[Stored data]
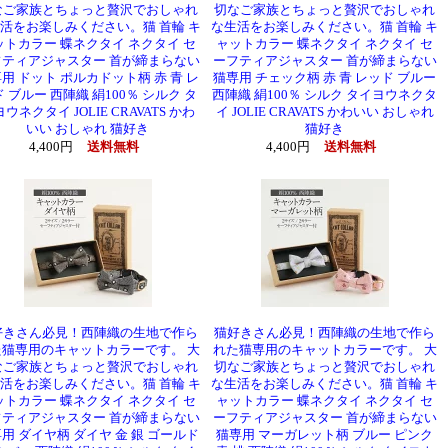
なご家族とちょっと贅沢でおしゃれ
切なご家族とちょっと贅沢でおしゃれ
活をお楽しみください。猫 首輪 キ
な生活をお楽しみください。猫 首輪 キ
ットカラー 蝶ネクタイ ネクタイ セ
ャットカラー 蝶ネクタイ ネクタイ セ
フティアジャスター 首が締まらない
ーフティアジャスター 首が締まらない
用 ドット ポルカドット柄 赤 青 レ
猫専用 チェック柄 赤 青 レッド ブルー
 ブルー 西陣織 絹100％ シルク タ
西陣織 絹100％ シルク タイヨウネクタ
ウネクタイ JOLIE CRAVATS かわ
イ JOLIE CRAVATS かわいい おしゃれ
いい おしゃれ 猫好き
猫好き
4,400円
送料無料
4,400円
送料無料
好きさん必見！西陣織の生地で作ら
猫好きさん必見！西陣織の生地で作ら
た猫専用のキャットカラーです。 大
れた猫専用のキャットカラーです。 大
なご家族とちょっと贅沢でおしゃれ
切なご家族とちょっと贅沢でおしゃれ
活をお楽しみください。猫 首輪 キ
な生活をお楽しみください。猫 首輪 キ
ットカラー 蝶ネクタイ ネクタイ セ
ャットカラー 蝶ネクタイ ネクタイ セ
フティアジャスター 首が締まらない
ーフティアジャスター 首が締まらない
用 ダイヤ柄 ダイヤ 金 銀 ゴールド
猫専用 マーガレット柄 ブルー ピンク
...
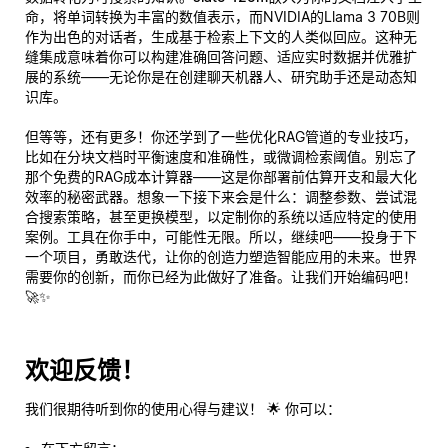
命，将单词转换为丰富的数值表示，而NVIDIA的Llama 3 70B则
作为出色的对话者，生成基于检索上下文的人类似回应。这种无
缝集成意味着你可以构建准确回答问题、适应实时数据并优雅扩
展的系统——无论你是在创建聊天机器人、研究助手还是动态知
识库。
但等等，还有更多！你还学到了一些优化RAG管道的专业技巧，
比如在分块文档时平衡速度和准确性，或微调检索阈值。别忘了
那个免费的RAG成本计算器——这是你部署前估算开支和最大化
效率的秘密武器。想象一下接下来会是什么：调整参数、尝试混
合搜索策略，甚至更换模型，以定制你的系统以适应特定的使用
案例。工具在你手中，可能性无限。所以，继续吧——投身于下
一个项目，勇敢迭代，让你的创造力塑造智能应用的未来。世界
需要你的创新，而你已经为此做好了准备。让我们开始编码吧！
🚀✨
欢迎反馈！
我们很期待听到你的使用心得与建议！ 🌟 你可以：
--
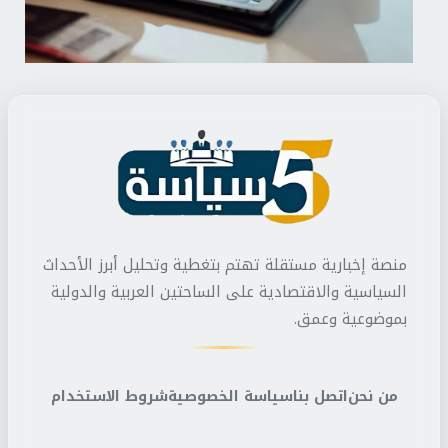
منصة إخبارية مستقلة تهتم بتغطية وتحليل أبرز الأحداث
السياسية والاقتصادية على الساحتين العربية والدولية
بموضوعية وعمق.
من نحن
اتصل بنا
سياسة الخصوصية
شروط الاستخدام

> **Exercise instructions**: The expected answer is an exact copy of the lines above, beginning at the line with "展的系统——无论你是在创建聊天机器人、研究助手还是动态知" and ending at the line with "我们很期待听到你的使用心得与建议！ 🌟 你可以：", with both ends in.

> **Exercise solution**:
展的系统——无论你是在创建聊天机器人、研究助手还是动态知
识库。
但等等，还有更多！你还学到了一些优化RAG管道的专业技巧，
比如在分块文档时平衡速度和准确性，或微调检索阈值。别忘了
那个免费的RAG成本计算器——这是你部署前估算开支和最大化
效率的秘密武器。想象一下接下来会是什么：调整参数、尝试混
合搜索策略，甚至更换模型，以定制你的系统以适应特定的使用
案例。工具在你手中，可能性无限。所以，继续吧——投身于下
一个项目，勇敢迭代，让你的创造力塑造智能应用的未来。世界
需要你的创新，而你已经为此做好了准备。让我们开始编码吧！
🚀✨
欢迎反馈！
我们很期待听到你的使用心得与建议！ 🌟 你可以：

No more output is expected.